Open Source

Friendly reminder inference is WAY faster on Linux vs windows

A developer's home lab PC generated tokens 72-118% faster on Ubuntu versus Windows 10.

Deep Dive

A developer's weekend experiment with the popular Ollama platform has revealed a stark performance divide between operating systems for local AI inference. Using a home lab PC equipped with an NVIDIA RTX 8000 GPU (48GB VRAM), 64GB of DDR4 RAM, and a Core i9-9900k CPU, they benchmarked identical models on a fresh Windows 10 install versus their usual Ubuntu 22.04 LTS setup. The results were unambiguous: inference speed, measured in tokens per second (t/s), was consistently and significantly faster on Linux.

Testing the QWEN Code Next model at 4-bit quantization (q4) with a 6k context length, Linux produced 31 t/s versus 18 t/s on Windows—a 72% increase. The gap widened with the larger QWEN 3 30B model, where Linux achieved 105 t/s compared to Windows' 48 t/s, representing a massive 118% performance uplift. This suggests the performance delta is not merely marginal but potentially transformative for developers iterating on models or researchers running local experiments, where faster iteration directly translates to productivity gains.

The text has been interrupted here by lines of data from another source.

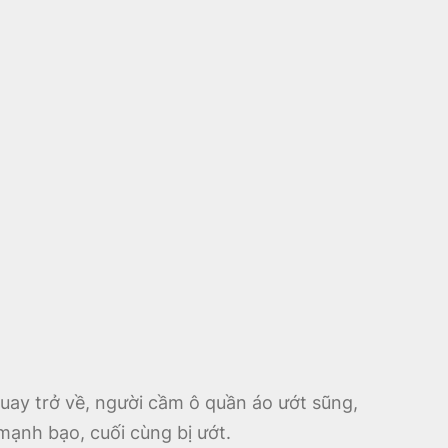
uay trở về, người cầm ô quần áo ướt sũng,
mạnh bạo, cuối cùng bị ướt.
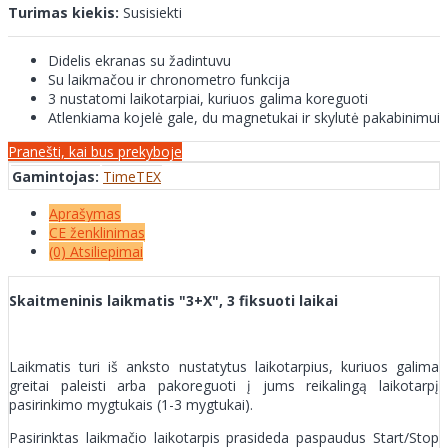
Turimas kiekis:
Susisiekti
Didelis ekranas su žadintuvu
Su laikmačou ir chronometro funkcija
3 nustatomi laikotarpiai, kuriuos galima koreguoti
Atlenkiama kojelė gale, du magnetukai ir skylutė pakabinimui
Pranešti, kai bus prekyboje
Gamintojas:
TimeTEX
Aprašymas
CE ženklinimas
(0) Atsiliepimai
Skaitmeninis laikmatis "3+X", 3 fiksuoti laikai
Laikmatis turi iš anksto nustatytus laikotarpius, kuriuos galima
greitai paleisti arba pakoreguoti į jums reikalingą laikotarpį
pasirinkimo mygtukais (1-3 mygtukai).
Pasirinktas laikmačio laikotarpis prasideda paspaudus Start/Stop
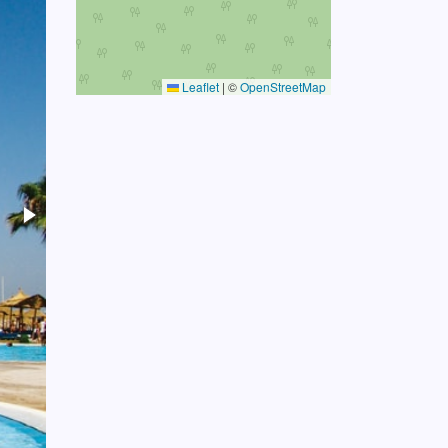
Leaflet
|
©
OpenStreetMap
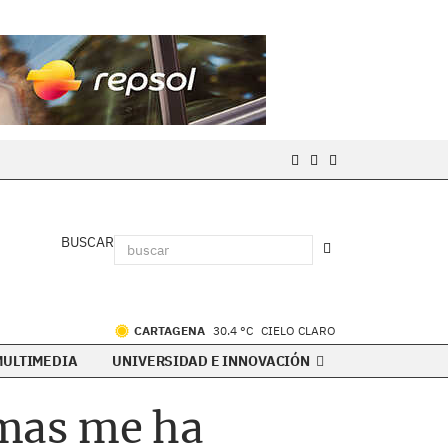
BUSCAR
CARTAGENA
30.4 °C
CIELO CLARO
MULTIMEDIA
UNIVERSIDAD E INNOVACIÓN
 mas me ha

The finding underscores a critical, often overlooked factor in the AI development stack: the foundational software layer. While users often focus on GPU specs or model architecture, this test indicates that the choice of operating system and its underlying drivers and scheduler can be a major bottleneck or a key accelerator. For professionals building or testing AI applications locally, switching to a Linux environment could effectively double their hardware's capabilities without any additional financial investment, making it a high-impact, low-cost optimization.

Key Points
  • The QWEN 3 30B model ran at 105 tokens/second on Linux vs. 48 t/s on Windows, a 118% performance increase.
  • Testing was done on identical hardware (RTX 8000 GPU, 64GB RAM) using the latest Ollama platform.
  • The performance gap highlights a major software-layer optimization opportunity for AI developers and researchers.

Why It Matters

For developers running local LLMs, choosing Linux over Windows can effectively double inference speed, drastically cutting iteration time at zero hardware cost.